> AIM OF THE EXERCISE:
Work out how many lines of the entries have the word "customer" in them. Respond with that number only.

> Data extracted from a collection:
=== Section Start ===

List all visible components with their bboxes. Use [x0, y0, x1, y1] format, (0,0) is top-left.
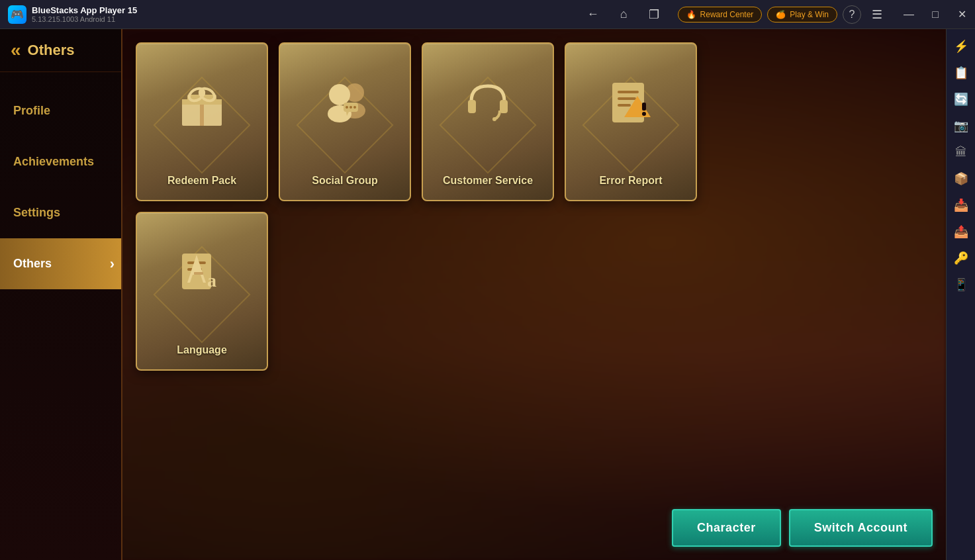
nav-label-achievements: Achievements	[13, 155, 94, 168]
minimize-button[interactable]: —	[896, 0, 922, 29]
reward-label: Reward Center	[700, 10, 754, 19]
app-icon: 🎮	[8, 5, 26, 24]
language-icon-area: a	[137, 213, 267, 330]
nav-items: Profile Achievements Settings Others	[0, 72, 121, 303]
sidebar-icon-2[interactable]: 🔄	[949, 87, 973, 111]
nav-item-achievements[interactable]: Achievements	[0, 136, 121, 187]
layouts-button[interactable]: ❐	[643, 5, 665, 24]
card-language[interactable]: a Language	[136, 212, 268, 371]
play-win-button[interactable]: 🍊 Play & Win	[767, 7, 837, 23]
nav-item-profile[interactable]: Profile	[0, 85, 121, 136]
nav-label-others: Others	[13, 257, 52, 270]
card-social-group[interactable]: Social Group	[279, 42, 411, 201]
switch-account-button[interactable]: Switch Account	[789, 509, 933, 547]
character-button[interactable]: Character	[672, 509, 781, 547]
sidebar-icon-1[interactable]: 📋	[949, 61, 973, 85]
svg-point-6	[199, 90, 205, 97]
social-group-label: Social Group	[312, 175, 378, 187]
svg-point-15	[353, 106, 356, 109]
reward-center-button[interactable]: 🔥 Reward Center	[678, 7, 763, 23]
title-bar: 🎮 BlueStacks App Player 15 5.13.215.1003…	[0, 0, 975, 29]
svg-rect-22	[618, 104, 631, 107]
redeem-pack-icon-area	[137, 44, 267, 161]
svg-point-25	[642, 112, 646, 116]
nav-item-others[interactable]: Others	[0, 238, 121, 289]
help-button[interactable]: ?	[843, 5, 861, 24]
card-redeem-pack[interactable]: Redeem Pack	[136, 42, 268, 201]
report-icon	[604, 76, 657, 129]
panel-header: « Others	[0, 29, 121, 72]
language-label: Language	[177, 344, 227, 356]
cards-row-1: Redeem Pack	[136, 42, 933, 201]
svg-text:a: a	[207, 270, 216, 291]
window-controls: — □ ✕	[896, 0, 975, 29]
svg-point-13	[346, 106, 348, 109]
panel-back-icon[interactable]: «	[11, 40, 21, 61]
cards-row-2: a Language	[136, 212, 933, 371]
customer-service-label: Customer Service	[443, 175, 533, 187]
play-icon: 🍊	[776, 10, 786, 19]
sidebar-icon-6[interactable]: 📥	[949, 193, 973, 217]
customer-service-icon-area	[423, 44, 553, 161]
nav-item-settings[interactable]: Settings	[0, 187, 121, 238]
sidebar-icon-0[interactable]: ⚡	[949, 34, 973, 58]
app-info: BlueStacks App Player 15 5.13.215.1003 A…	[32, 5, 137, 23]
sidebar-icon-7[interactable]: 📤	[949, 220, 973, 244]
sidebar-icon-8[interactable]: 🔑	[949, 246, 973, 270]
social-icon	[318, 76, 371, 129]
svg-rect-20	[618, 91, 639, 93]
language-icon: a	[175, 246, 228, 299]
reward-icon: 🔥	[686, 10, 696, 19]
title-bar-left: 🎮 BlueStacks App Player 15 5.13.215.1003…	[0, 5, 577, 24]
panel-title: Others	[28, 42, 75, 59]
bottom-bar: Character Switch Account	[672, 509, 933, 547]
left-panel: « Others Profile Achievements Settings O…	[0, 29, 122, 560]
play-win-label: Play & Win	[790, 10, 829, 19]
svg-point-9	[329, 84, 350, 105]
error-report-icon-area	[566, 44, 696, 161]
app-subtitle: 5.13.215.1003 Android 11	[32, 15, 137, 23]
card-customer-service[interactable]: Customer Service	[422, 42, 554, 201]
title-bar-actions: 🔥 Reward Center 🍊 Play & Win ? ☰	[670, 5, 896, 24]
sidebar-icon-4[interactable]: 🏛	[949, 140, 973, 164]
svg-rect-21	[618, 97, 636, 100]
social-group-icon-area	[280, 44, 410, 161]
right-sidebar: ⚡ 📋 🔄 📷 🏛 📦 📥 📤 🔑 📱	[946, 29, 975, 560]
maximize-button[interactable]: □	[922, 0, 949, 29]
app-title: BlueStacks App Player 15	[32, 5, 137, 15]
svg-rect-3	[182, 99, 222, 105]
redeem-pack-label: Redeem Pack	[167, 175, 236, 187]
sidebar-icon-5[interactable]: 📦	[949, 167, 973, 191]
gift-icon	[175, 76, 228, 129]
sidebar-icon-9[interactable]: 📱	[949, 273, 973, 297]
card-error-report[interactable]: Error Report	[565, 42, 697, 201]
title-bar-nav: ← ⌂ ❐	[577, 5, 670, 24]
menu-button[interactable]: ☰	[866, 5, 888, 24]
back-button[interactable]: ←	[582, 5, 604, 24]
nav-label-profile: Profile	[13, 104, 50, 117]
main-content: Redeem Pack	[122, 29, 946, 560]
nav-label-settings: Settings	[13, 206, 60, 219]
svg-rect-16	[468, 100, 476, 113]
headset-icon	[461, 76, 514, 129]
home-button[interactable]: ⌂	[615, 5, 633, 24]
sidebar-icon-3[interactable]: 📷	[949, 114, 973, 138]
svg-rect-24	[642, 103, 646, 111]
svg-point-18	[492, 117, 496, 121]
error-report-label: Error Report	[599, 175, 662, 187]
game-area: « Others Profile Achievements Settings O…	[0, 29, 946, 560]
close-button[interactable]: ✕	[949, 0, 975, 29]
svg-rect-30	[194, 272, 203, 275]
svg-point-14	[349, 106, 352, 109]
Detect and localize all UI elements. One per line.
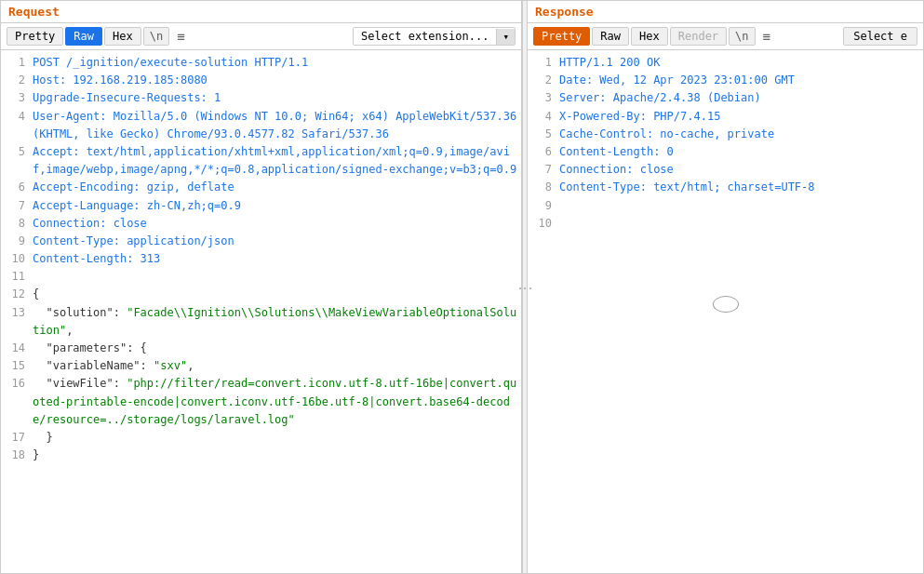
line-3: 3 Upgrade-Insecure-Requests: 1	[1, 89, 521, 107]
response-tab-pretty[interactable]: Pretty	[533, 27, 590, 46]
request-tab-newline[interactable]: \n	[143, 27, 169, 46]
line-6: 6 Accept-Encoding: gzip, deflate	[1, 179, 521, 196]
line-17: 17 }	[1, 429, 521, 447]
response-header: Response	[528, 1, 923, 23]
response-tab-newline[interactable]: \n	[729, 27, 755, 46]
resp-line-7: 7 Connection: close	[528, 161, 923, 179]
line-18: 18 }	[1, 447, 521, 464]
select-extension-label: Select extension...	[354, 28, 496, 45]
response-select-button[interactable]: Select e	[843, 27, 917, 46]
resp-line-5: 5 Cache-Control: no-cache, private	[528, 126, 923, 143]
select-extension-arrow-icon: ▾	[496, 29, 515, 45]
request-panel: Request Pretty Raw Hex \n ≡ Select exten…	[1, 1, 522, 573]
line-12: 12 {	[1, 286, 521, 303]
resp-line-3: 3 Server: Apache/2.4.38 (Debian)	[528, 89, 923, 107]
request-toolbar: Pretty Raw Hex \n ≡ Select extension... …	[1, 23, 521, 50]
response-title: Response	[535, 5, 594, 19]
empty-oval-icon	[713, 296, 739, 313]
line-7: 7 Accept-Language: zh-CN,zh;q=0.9	[1, 197, 521, 215]
resp-line-2: 2 Date: Wed, 12 Apr 2023 23:01:00 GMT	[528, 72, 923, 89]
request-title: Request	[8, 5, 60, 19]
line-14: 14 "parameters": {	[1, 340, 521, 357]
line-15: 15 "variableName": "sxv",	[1, 357, 521, 375]
line-4: 4 User-Agent: Mozilla/5.0 (Windows NT 10…	[1, 108, 521, 143]
line-2: 2 Host: 192.168.219.185:8080	[1, 72, 521, 89]
resp-line-1: 1 HTTP/1.1 200 OK	[528, 54, 923, 72]
response-empty-indicator	[528, 288, 923, 320]
request-select-extension[interactable]: Select extension... ▾	[353, 27, 516, 46]
request-content: 1 POST /_ignition/execute-solution HTTP/…	[1, 50, 521, 573]
response-tab-hex[interactable]: Hex	[631, 27, 668, 46]
line-8: 8 Connection: close	[1, 215, 521, 233]
request-tab-pretty[interactable]: Pretty	[7, 27, 63, 46]
request-header: Request	[1, 1, 521, 23]
resp-line-10: 10	[528, 215, 923, 233]
line-1: 1 POST /_ignition/execute-solution HTTP/…	[1, 54, 521, 72]
resp-line-4: 4 X-Powered-By: PHP/7.4.15	[528, 108, 923, 126]
response-toolbar: Pretty Raw Hex Render \n ≡ Select e	[528, 23, 923, 50]
line-11: 11	[1, 268, 521, 286]
line-5: 5 Accept: text/html,application/xhtml+xm…	[1, 143, 521, 179]
line-10: 10 Content-Length: 313	[1, 250, 521, 268]
line-13: 13 "solution": "Facade\\Ignition\\Soluti…	[1, 304, 521, 340]
request-menu-icon[interactable]: ≡	[171, 27, 190, 46]
line-16: 16 "viewFile": "php://filter/read=conver…	[1, 375, 521, 429]
line-9: 9 Content-Type: application/json	[1, 233, 521, 250]
resp-line-9: 9	[528, 197, 923, 215]
resp-line-8: 8 Content-Type: text/html; charset=UTF-8	[528, 179, 923, 196]
response-tab-raw[interactable]: Raw	[592, 27, 629, 46]
request-tab-raw[interactable]: Raw	[65, 27, 102, 46]
response-menu-icon[interactable]: ≡	[757, 27, 776, 46]
response-tab-render[interactable]: Render	[670, 27, 727, 46]
request-tab-hex[interactable]: Hex	[104, 27, 141, 46]
resp-line-6: 6 Content-Length: 0	[528, 143, 923, 161]
response-panel: Response Pretty Raw Hex Render \n ≡ Sele…	[528, 1, 923, 573]
response-content: 1 HTTP/1.1 200 OK 2 Date: Wed, 12 Apr 20…	[528, 50, 923, 573]
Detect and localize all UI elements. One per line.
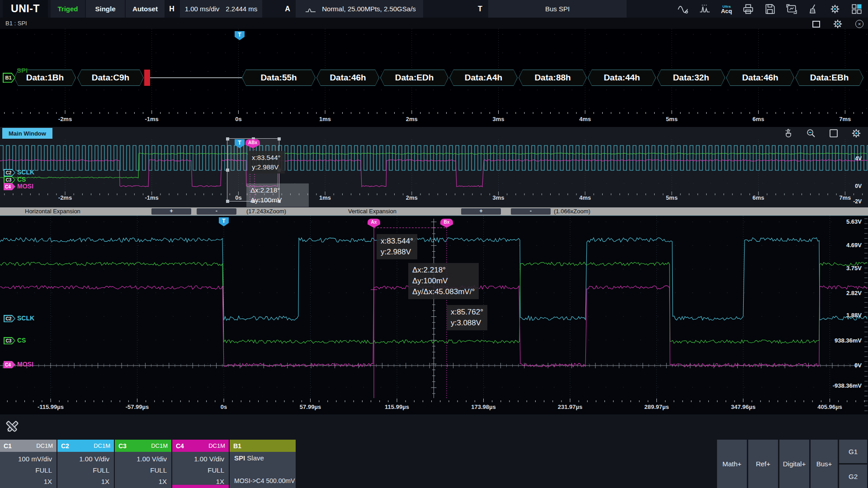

=== Section End ===

> COMPLETED EXERCISE:
3